- **Data shown**:
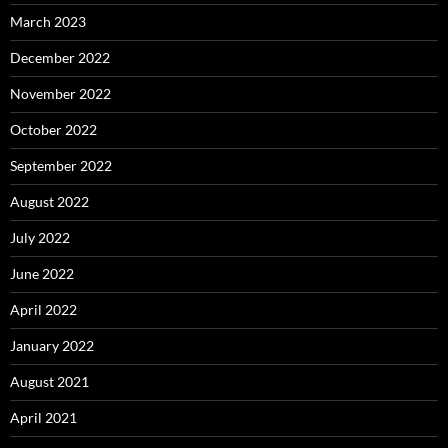
March 2023
December 2022
November 2022
October 2022
September 2022
August 2022
July 2022
June 2022
April 2022
January 2022
August 2021
April 2021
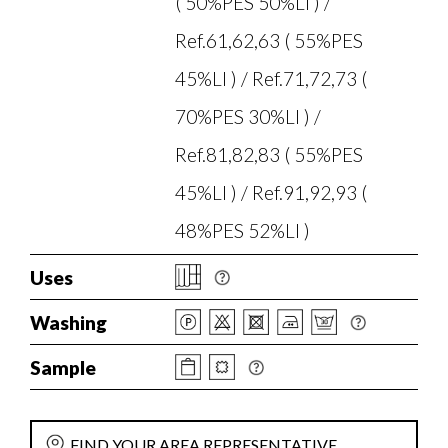
( 50%PES 50%LI ) /
Ref.61,62,63 ( 55%PES
45%LI ) / Ref.71,72,73 (
70%PES 30%LI ) /
Ref.81,82,83 ( 55%PES
45%LI ) / Ref.91,92,93 (
48%PES 52%LI )
Uses
Washing
Sample
FIND YOUR AREA REPRESENTATIVE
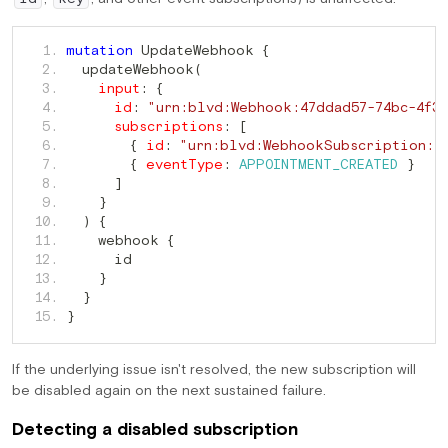
 UpdateWebhook 
   1. 
mutation
{
  updateWebhook
   2. 
(
   3. 
input
:
{
   4. 
id
:
"urn:blvd:Webhook:47ddad57-74bc-4f3f
   5. 
subscriptions
:
[
   6. 
{
id
:
"urn:blvd:WebhookSubscription:<
   7. 
{
eventType
:
APPOINTMENT_CREATED
}
   8. 
]
   9. 
}
  10. 
)
{
    webhook 
  11. 
{
  12. 
  13. 
}
  14. 
}
  15. 
}
If the underlying issue isn't resolved, the new subscription will
be disabled again on the next sustained failure.
Detecting a disabled subscription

- **Task prompt**:
The records above need to be restated word for word, with the pictures left out.

- **Output for this exercise**:
March 2023
December 2022
November 2022
October 2022
September 2022
August 2022
July 2022
June 2022
April 2022
January 2022
August 2021
April 2021
( 50%PES 50%LI ) /
Ref.61,62,63 ( 55%PES
45%LI ) / Ref.71,72,73 (
70%PES 30%LI ) /
Ref.81,82,83 ( 55%PES
45%LI ) / Ref.91,92,93 (
48%PES 52%LI )
Uses
Washing
Sample
FIND YOUR AREA REPRESENTATIVE
 UpdateWebhook 
   1. 
mutation
{
  updateWebhook
   2. 
(
   3. 
input
:
{
   4. 
id
:
"urn:blvd:Webhook:47ddad57-74bc-4f3f
   5. 
subscriptions
:
[
   6. 
{
id
:
"urn:blvd:WebhookSubscription:<
   7. 
{
eventType
:
APPOINTMENT_CREATED
}
   8. 
]
   9. 
}
  10. 
)
{
    webhook 
  11. 
{
  12. 
  13. 
}
  14. 
}
  15. 
}
If the underlying issue isn't resolved, the new subscription will
be disabled again on the next sustained failure.
Detecting a disabled subscription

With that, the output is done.